Long answer: The uniformity test and association test maps are statistical inference maps; they display z-scores for two different kinds of analyses. The uniformity test map can be interpreted in roughly the same way as most standard whole-brain fMRI analysis: it displays the degree to which each voxel is consistently activated in studies that use a given term. For instance, the fact that the uniformity test map for the term 'emotion' displays high z-scores in the amygdala implies that studies that use the word emotion a lot tend to consistently report activation in the amygdala--at least, more consistently than one would expect if activation were uniformly distributed throughout gray matter.

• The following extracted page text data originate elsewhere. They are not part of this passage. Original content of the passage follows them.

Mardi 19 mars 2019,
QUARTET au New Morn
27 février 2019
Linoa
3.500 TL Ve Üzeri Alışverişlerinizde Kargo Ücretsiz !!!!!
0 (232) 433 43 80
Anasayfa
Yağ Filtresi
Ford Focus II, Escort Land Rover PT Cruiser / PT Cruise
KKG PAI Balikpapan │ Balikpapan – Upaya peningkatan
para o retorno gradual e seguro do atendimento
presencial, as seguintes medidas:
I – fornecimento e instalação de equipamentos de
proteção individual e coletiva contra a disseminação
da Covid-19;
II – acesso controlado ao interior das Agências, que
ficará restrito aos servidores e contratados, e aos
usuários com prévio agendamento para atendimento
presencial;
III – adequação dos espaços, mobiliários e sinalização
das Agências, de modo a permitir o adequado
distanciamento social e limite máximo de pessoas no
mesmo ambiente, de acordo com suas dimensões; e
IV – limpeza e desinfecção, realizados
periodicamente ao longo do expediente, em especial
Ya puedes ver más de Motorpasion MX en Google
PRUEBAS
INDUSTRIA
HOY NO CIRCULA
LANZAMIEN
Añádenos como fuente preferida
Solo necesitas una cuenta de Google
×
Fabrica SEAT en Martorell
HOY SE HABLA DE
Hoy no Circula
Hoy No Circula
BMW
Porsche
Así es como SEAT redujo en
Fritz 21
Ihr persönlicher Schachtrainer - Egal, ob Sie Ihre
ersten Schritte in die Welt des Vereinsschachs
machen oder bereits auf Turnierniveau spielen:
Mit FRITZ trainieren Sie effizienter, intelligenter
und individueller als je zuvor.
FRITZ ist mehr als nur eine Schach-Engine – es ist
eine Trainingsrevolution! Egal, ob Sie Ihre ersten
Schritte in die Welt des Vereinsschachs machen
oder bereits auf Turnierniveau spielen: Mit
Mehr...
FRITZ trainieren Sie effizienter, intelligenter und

Note that, unlike most meta-analysis packages (e.g., ALE or MKDA), z-scores aren't generated through permutation, but using a chi-square test. (We use the chi-square test solely for pragmatic reasons: we generate thousands of maps at a time, so it's not computationally feasible to run thousands of permutations for each one.)

The association test maps provides somewhat different (and, in our view, typically more useful) information. Whereas the uniformity test maps tell you about the consistency of activation for a given term, the association test maps tell you whether activation in a region occurs more consistently for studies that mention the current term than for studies that don't. So for instance, the fact that the amygdala shows a large positive z-score in the association test map for emotion implies that studies whose abstracts include the word 'emotion' are more likely to report amygdala activation than studies whose abstracts don't include the word 'emotion'. That's important, because it controls for base rate differences between regions. Meaning, some regions (e.g., dorsal medial frontal cortex and lateral PFC) play a very broad role in cognition, and hence tend to be consistently activated for many different terms, despite lacking selectivity. The association test maps let you make slightly more confident claims that a given region is involved in a particular process, and isn't involved in just about every task.

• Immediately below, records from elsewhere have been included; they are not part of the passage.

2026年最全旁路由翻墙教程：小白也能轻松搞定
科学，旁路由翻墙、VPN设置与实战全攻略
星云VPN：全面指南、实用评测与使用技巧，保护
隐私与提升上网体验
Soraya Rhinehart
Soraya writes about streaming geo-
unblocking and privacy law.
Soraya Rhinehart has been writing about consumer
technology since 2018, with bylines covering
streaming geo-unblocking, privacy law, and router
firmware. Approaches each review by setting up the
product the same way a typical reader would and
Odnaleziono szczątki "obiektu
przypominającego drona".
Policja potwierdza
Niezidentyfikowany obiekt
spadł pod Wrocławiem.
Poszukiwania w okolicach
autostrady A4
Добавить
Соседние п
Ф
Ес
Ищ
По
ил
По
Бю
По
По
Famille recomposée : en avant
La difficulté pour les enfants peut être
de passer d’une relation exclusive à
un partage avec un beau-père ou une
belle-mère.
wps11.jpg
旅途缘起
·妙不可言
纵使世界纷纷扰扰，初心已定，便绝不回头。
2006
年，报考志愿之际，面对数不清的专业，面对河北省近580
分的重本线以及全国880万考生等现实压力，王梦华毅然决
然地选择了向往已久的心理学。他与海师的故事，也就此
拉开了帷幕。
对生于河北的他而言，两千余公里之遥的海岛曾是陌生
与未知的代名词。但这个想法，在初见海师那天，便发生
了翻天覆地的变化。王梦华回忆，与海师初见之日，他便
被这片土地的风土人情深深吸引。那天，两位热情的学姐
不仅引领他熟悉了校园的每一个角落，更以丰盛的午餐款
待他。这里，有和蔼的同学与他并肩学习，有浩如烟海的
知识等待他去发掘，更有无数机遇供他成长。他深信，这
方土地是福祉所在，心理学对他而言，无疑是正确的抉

What happened to the "forward inference" and "reverse inference" maps that used to be on the website?
We renamed the forward and reverse inference maps; they're now referred to as the "uniformity test" and "association test" maps, respectively (see previous question). The latter names more accurately capture what these maps actually mean. It was a mistake on our part to have used the forward and reverse inference labels; those labels should properly be reserved for probabilistic maps generated via a Bayesian estimation analysis, rather than for z-scores resulting from frequentist inferential tests. The two sets of maps are related but different. "Real" forward and reverse inference maps (to the degree that such a thing is possible to obtain using this kind of data) can be generated using the Neurosynth core tools. Be warned though that they're more difficult to interpret and use correctly, which is why we don't show them here.


How do I use the Neurosynth code to generate my own meta-analysis images?
Documentation for the Neurosynth core tools is admittedly sparse at the moment. That said, the examples folder in the github repository contains a number of worked examples that illustrates various uses of the code. Probably the best place to start is with the demo Jupyter notebook, which can be viewed online here.